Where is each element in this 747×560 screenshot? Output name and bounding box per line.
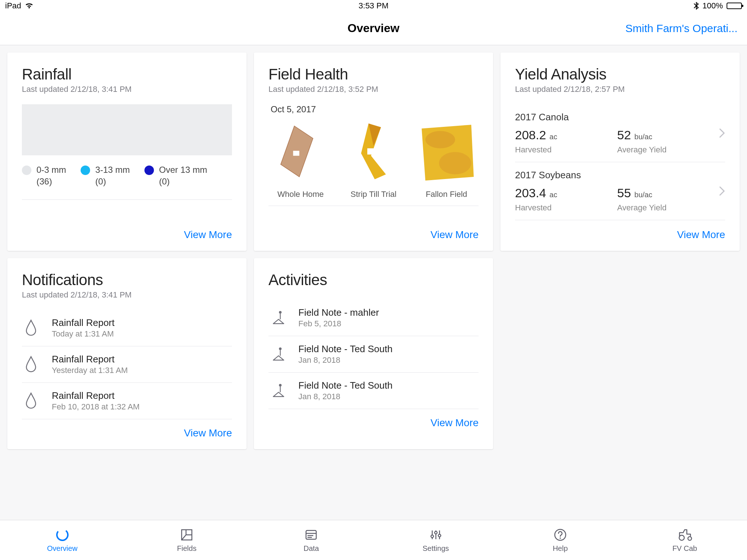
yield-row-soybeans[interactable]: 2017 Soybeans 203.4 ac Harvested 55 bu/a… xyxy=(515,162,725,220)
rainfall-chart-placeholder xyxy=(22,104,232,155)
svg-rect-4 xyxy=(367,148,374,155)
field-health-card[interactable]: Field Health Last updated 2/12/18, 3:52 … xyxy=(254,52,493,251)
wifi-icon xyxy=(25,3,34,9)
chevron-right-icon xyxy=(719,186,725,196)
card-updated: Last updated 2/12/18, 3:41 PM xyxy=(22,290,232,300)
battery-icon xyxy=(727,3,742,9)
card-updated: Last updated 2/12/18, 2:57 PM xyxy=(515,85,725,94)
activity-item[interactable]: Field Note - Ted SouthJan 8, 2018 xyxy=(268,373,479,409)
fields-icon xyxy=(179,528,194,542)
help-icon xyxy=(553,528,568,542)
field-thumb-fallon[interactable]: Fallon Field xyxy=(414,121,479,199)
tab-label: Help xyxy=(553,544,568,553)
field-label: Strip Till Trial xyxy=(351,190,396,199)
svg-point-7 xyxy=(439,152,471,174)
field-image xyxy=(342,121,405,183)
harvested-label: Harvested xyxy=(515,145,617,155)
rainfall-card[interactable]: Rainfall Last updated 2/12/18, 3:41 PM 0… xyxy=(7,52,247,251)
field-note-icon xyxy=(271,309,289,327)
field-health-date: Oct 5, 2017 xyxy=(268,104,479,114)
legend-swatch xyxy=(81,166,90,175)
tractor-icon xyxy=(677,528,692,542)
svg-point-12 xyxy=(279,384,282,386)
tab-help[interactable]: Help xyxy=(498,520,622,560)
notification-item[interactable]: Rainfall ReportToday at 1:31 AM xyxy=(22,310,232,346)
field-label: Fallon Field xyxy=(426,190,467,199)
notification-item[interactable]: Rainfall ReportFeb 10, 2018 at 1:32 AM xyxy=(22,383,232,419)
svg-rect-16 xyxy=(306,530,316,539)
crop-name: 2017 Canola xyxy=(515,112,617,123)
view-more-link[interactable]: View More xyxy=(430,417,479,428)
battery-pct: 100% xyxy=(703,1,723,11)
tab-settings[interactable]: Settings xyxy=(374,520,498,560)
svg-point-10 xyxy=(279,347,282,350)
svg-point-6 xyxy=(425,131,455,148)
bluetooth-icon xyxy=(694,2,699,10)
legend-swatch xyxy=(144,166,154,175)
svg-point-25 xyxy=(438,534,441,537)
svg-point-29 xyxy=(688,537,692,540)
view-more-link[interactable]: View More xyxy=(677,229,725,240)
field-label: Whole Home xyxy=(277,190,324,199)
field-note-icon xyxy=(271,345,289,363)
svg-point-23 xyxy=(434,532,437,534)
yield-row-canola[interactable]: 2017 Canola 208.2 ac Harvested 52 bu/ac … xyxy=(515,104,725,162)
svg-point-8 xyxy=(279,311,282,314)
tab-label: Settings xyxy=(423,544,449,553)
settings-icon xyxy=(429,528,443,542)
field-note-icon xyxy=(271,382,289,400)
divider xyxy=(22,199,232,200)
card-title: Field Health xyxy=(268,66,479,83)
avg-yield-label: Average Yield xyxy=(617,145,719,155)
rainfall-legend: 0-3 mm(36) 3-13 mm(0) Over 13 mm(0) xyxy=(22,164,232,188)
view-more-link[interactable]: View More xyxy=(430,229,479,240)
tab-fields[interactable]: Fields xyxy=(124,520,249,560)
harvested-label: Harvested xyxy=(515,203,617,213)
chevron-right-icon xyxy=(719,128,725,138)
field-thumb-whole-home[interactable]: Whole Home xyxy=(268,121,333,199)
card-title: Rainfall xyxy=(22,66,232,83)
tab-label: Overview xyxy=(47,544,77,553)
svg-point-27 xyxy=(560,537,561,539)
notification-item[interactable]: Rainfall ReportYesterday at 1:31 AM xyxy=(22,346,232,383)
tab-bar: Overview Fields Data Settings Help FV Ca… xyxy=(0,520,747,560)
tab-label: Data xyxy=(303,544,319,553)
card-title: Activities xyxy=(268,271,479,289)
dashboard-grid: Rainfall Last updated 2/12/18, 3:41 PM 0… xyxy=(0,45,747,456)
legend-item-3-13mm: 3-13 mm(0) xyxy=(81,164,130,188)
overview-icon xyxy=(55,528,70,542)
legend-swatch xyxy=(22,166,31,175)
status-bar: iPad 3:53 PM 100% xyxy=(0,0,747,12)
field-image xyxy=(270,121,332,183)
field-thumb-strip-till[interactable]: Strip Till Trial xyxy=(341,121,406,199)
svg-point-28 xyxy=(679,535,684,540)
svg-rect-1 xyxy=(293,151,299,156)
svg-point-21 xyxy=(431,535,433,538)
activity-item[interactable]: Field Note - Ted SouthJan 8, 2018 xyxy=(268,336,479,373)
field-image xyxy=(415,121,477,183)
tab-overview[interactable]: Overview xyxy=(0,520,124,560)
tab-fvcab[interactable]: FV Cab xyxy=(623,520,747,560)
yield-analysis-card[interactable]: Yield Analysis Last updated 2/12/18, 2:5… xyxy=(500,52,740,251)
activities-card[interactable]: Activities Field Note - mahlerFeb 5, 201… xyxy=(254,258,493,449)
avg-yield-label: Average Yield xyxy=(617,203,719,213)
card-title: Notifications xyxy=(22,271,232,289)
device-label: iPad xyxy=(5,1,21,11)
crop-name: 2017 Soybeans xyxy=(515,170,617,181)
clock: 3:53 PM xyxy=(359,1,388,11)
legend-item-over-13mm: Over 13 mm(0) xyxy=(144,164,207,188)
notifications-card[interactable]: Notifications Last updated 2/12/18, 3:41… xyxy=(7,258,247,449)
raindrop-icon xyxy=(24,392,42,410)
raindrop-icon xyxy=(24,355,42,374)
nav-header: Overview Smith Farm's Operati... xyxy=(0,12,747,45)
card-title: Yield Analysis xyxy=(515,66,725,83)
operation-picker[interactable]: Smith Farm's Operati... xyxy=(626,22,738,35)
view-more-link[interactable]: View More xyxy=(184,427,232,439)
data-icon xyxy=(304,528,318,542)
tab-data[interactable]: Data xyxy=(249,520,374,560)
card-updated: Last updated 2/12/18, 3:41 PM xyxy=(22,85,232,94)
activity-item[interactable]: Field Note - mahlerFeb 5, 2018 xyxy=(268,300,479,336)
tab-label: Fields xyxy=(177,544,196,553)
divider xyxy=(268,206,479,206)
view-more-link[interactable]: View More xyxy=(184,229,232,240)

■ **Work to complete**
From the first line to the last, print the records exactly; leave out the pictures.

■ **Response**
Where is each element in this 747×560 screenshot? Output name and bounding box per line.
yield-row-soybeans[interactable]: 2017 Soybeans 203.4 ac Harvested 55 bu/a… xyxy=(515,162,725,220)
rainfall-chart-placeholder xyxy=(22,104,232,155)
svg-rect-4 xyxy=(367,148,374,155)
field-health-card[interactable]: Field Health Last updated 2/12/18, 3:52 … xyxy=(254,52,493,251)
wifi-icon xyxy=(25,3,34,9)
chevron-right-icon xyxy=(719,186,725,196)
card-updated: Last updated 2/12/18, 3:41 PM xyxy=(22,290,232,300)
battery-icon xyxy=(727,3,742,9)
card-updated: Last updated 2/12/18, 2:57 PM xyxy=(515,85,725,94)
activity-item[interactable]: Field Note - Ted SouthJan 8, 2018 xyxy=(268,373,479,409)
fields-icon xyxy=(179,528,194,542)
help-icon xyxy=(553,528,568,542)
field-thumb-fallon[interactable]: Fallon Field xyxy=(414,121,479,199)
tab-label: Help xyxy=(553,544,568,553)
field-label: Strip Till Trial xyxy=(351,190,396,199)
svg-point-7 xyxy=(439,152,471,174)
field-image xyxy=(342,121,405,183)
harvested-label: Harvested xyxy=(515,145,617,155)
rainfall-card[interactable]: Rainfall Last updated 2/12/18, 3:41 PM 0… xyxy=(7,52,247,251)
field-note-icon xyxy=(271,309,289,327)
field-health-date: Oct 5, 2017 xyxy=(268,104,479,114)
legend-swatch xyxy=(81,166,90,175)
tractor-icon xyxy=(677,528,692,542)
svg-point-12 xyxy=(279,384,282,386)
tab-help[interactable]: Help xyxy=(498,520,622,560)
notification-item[interactable]: Rainfall ReportToday at 1:31 AM xyxy=(22,310,232,346)
field-label: Fallon Field xyxy=(426,190,467,199)
notification-item[interactable]: Rainfall ReportFeb 10, 2018 at 1:32 AM xyxy=(22,383,232,419)
svg-rect-16 xyxy=(306,530,316,539)
crop-name: 2017 Canola xyxy=(515,112,617,123)
view-more-link[interactable]: View More xyxy=(430,417,479,428)
battery-pct: 100% xyxy=(703,1,723,11)
tab-settings[interactable]: Settings xyxy=(374,520,498,560)
svg-point-10 xyxy=(279,347,282,350)
svg-point-6 xyxy=(425,131,455,148)
bluetooth-icon xyxy=(694,2,699,10)
legend-swatch xyxy=(144,166,154,175)
svg-point-25 xyxy=(438,534,441,537)
svg-point-29 xyxy=(688,537,692,540)
view-more-link[interactable]: View More xyxy=(677,229,725,240)
field-label: Whole Home xyxy=(277,190,324,199)
field-note-icon xyxy=(271,345,289,363)
svg-point-23 xyxy=(434,532,437,534)
yield-row-canola[interactable]: 2017 Canola 208.2 ac Harvested 52 bu/ac … xyxy=(515,104,725,162)
svg-point-8 xyxy=(279,311,282,314)
tab-label: Settings xyxy=(423,544,449,553)
settings-icon xyxy=(429,528,443,542)
field-note-icon xyxy=(271,382,289,400)
divider xyxy=(22,199,232,200)
card-title: Field Health xyxy=(268,66,479,83)
avg-yield-label: Average Yield xyxy=(617,145,719,155)
rainfall-legend: 0-3 mm(36) 3-13 mm(0) Over 13 mm(0) xyxy=(22,164,232,188)
view-more-link[interactable]: View More xyxy=(430,229,479,240)
tab-fields[interactable]: Fields xyxy=(124,520,249,560)
harvested-label: Harvested xyxy=(515,203,617,213)
chevron-right-icon xyxy=(719,128,725,138)
field-thumb-whole-home[interactable]: Whole Home xyxy=(268,121,333,199)
card-title: Rainfall xyxy=(22,66,232,83)
tab-label: Overview xyxy=(47,544,77,553)
svg-point-27 xyxy=(560,537,561,539)
notification-item[interactable]: Rainfall ReportYesterday at 1:31 AM xyxy=(22,346,232,383)
tab-bar: Overview Fields Data Settings Help FV Ca… xyxy=(0,520,747,560)
tab-label: Data xyxy=(303,544,319,553)
card-title: Activities xyxy=(268,271,479,289)
dashboard-grid: Rainfall Last updated 2/12/18, 3:41 PM 0… xyxy=(0,45,747,456)
legend-item-3-13mm: 3-13 mm(0) xyxy=(81,164,130,188)
overview-icon xyxy=(55,528,70,542)
legend-swatch xyxy=(22,166,31,175)
status-bar: iPad 3:53 PM 100% xyxy=(0,0,747,12)
field-image xyxy=(270,121,332,183)
field-thumb-strip-till[interactable]: Strip Till Trial xyxy=(341,121,406,199)
svg-point-28 xyxy=(679,535,684,540)
svg-rect-1 xyxy=(293,151,299,156)
svg-point-21 xyxy=(431,535,433,538)
activity-item[interactable]: Field Note - Ted SouthJan 8, 2018 xyxy=(268,336,479,373)
field-image xyxy=(415,121,477,183)
tab-overview[interactable]: Overview xyxy=(0,520,124,560)
tab-fvcab[interactable]: FV Cab xyxy=(623,520,747,560)
yield-analysis-card[interactable]: Yield Analysis Last updated 2/12/18, 2:5… xyxy=(500,52,740,251)
activities-card[interactable]: Activities Field Note - mahlerFeb 5, 201… xyxy=(254,258,493,449)
avg-yield-label: Average Yield xyxy=(617,203,719,213)
card-title: Notifications xyxy=(22,271,232,289)
device-label: iPad xyxy=(5,1,21,11)
crop-name: 2017 Soybeans xyxy=(515,170,617,181)
clock: 3:53 PM xyxy=(359,1,388,11)
legend-item-over-13mm: Over 13 mm(0) xyxy=(144,164,207,188)
notifications-card[interactable]: Notifications Last updated 2/12/18, 3:41… xyxy=(7,258,247,449)
raindrop-icon xyxy=(24,392,42,410)
raindrop-icon xyxy=(24,355,42,374)
nav-header: Overview Smith Farm's Operati... xyxy=(0,12,747,45)
card-title: Yield Analysis xyxy=(515,66,725,83)
operation-picker[interactable]: Smith Farm's Operati... xyxy=(626,22,738,35)
view-more-link[interactable]: View More xyxy=(184,427,232,439)
data-icon xyxy=(304,528,318,542)
tab-data[interactable]: Data xyxy=(249,520,374,560)
card-updated: Last updated 2/12/18, 3:41 PM xyxy=(22,85,232,94)
activity-item[interactable]: Field Note - mahlerFeb 5, 2018 xyxy=(268,300,479,336)
tab-label: Fields xyxy=(177,544,196,553)
divider xyxy=(268,206,479,206)
view-more-link[interactable]: View More xyxy=(184,229,232,240)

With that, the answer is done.